The Physics Room is a non-commercial contemporary art gallery in Christchurch, New Zealand, described as "one of the country's best-known contemporary experiential art spaces". It is primarily funded by Creative New Zealand, one of four contemporary art spaces thus funded since the mid-1990s (the others are the Blue Oyster Art Project Space, Artspace NZ, and Enjoy). The Gallery is overseen by a charitable trust governed by a board of trustees.

The Physics Room began in 1992 as the South Island Art Projects, based at the Christchurch Arts Centre, which organised exhibitions in other galleries, published a newsletter, and hosted visiting artists and speakers. In 1996 the Physics Room Trust was formed, and opened a gallery and office in the former Canterbury College Physics Room building. Since opening, it has facilitated exhibitions, publications, offsite projects and residencies that promote contemporary art and critical discourse.
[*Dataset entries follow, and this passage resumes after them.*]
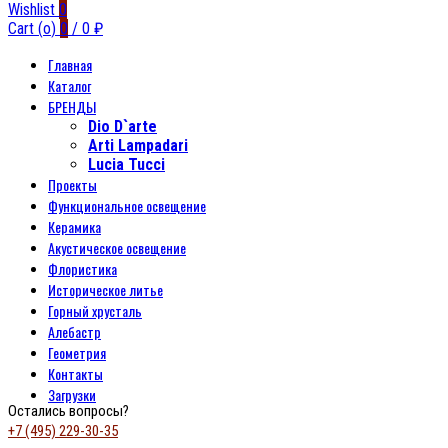
Wishlist
0
Cart (
o
)
0
/
0
₽
Главная
Каталог
БРЕНДЫ
Dio D`arte
Arti Lampadari
Lucia Tucci
Проекты
Функциональное освещение
Керамика
Акустическое освещение
Флористика
Историческое литье
Горный хрусталь
Алебастр
Геометрия
Контакты
Загрузки
Остались вопросы?
+7 (495) 229-30-35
In 1999 it moved from the Arts Centre into a larger gallery space in the Old Post Office Building on 209 Tuam Street. The Christchurch earthquakes forced a temporary relocation to Sandyford Street in Sydenham under recently appointed director Stephen Cleland. In 2013 the gallery returned to 209 Tuam Street with new director Melanie Oliver, formerly of Enjoy and the Govett-Brewster Gallery. Oliver left in 2016 to become Senior Curator at the Dowse, and was succeeded by Jamie Hanton, former director of the Blue Oyster in Dunedin, who was director between 2016 and 2021. In January 2018 the gallery relocated temporarily to 49–59 Worcester Boulevard. Abby Cunnane was director between 2021 and 2024.

In January 2020 the gallery relocated permanently to the Registry Additions building in the Christchurch Arts Centre. The current director is James Tapsell-Kururangi.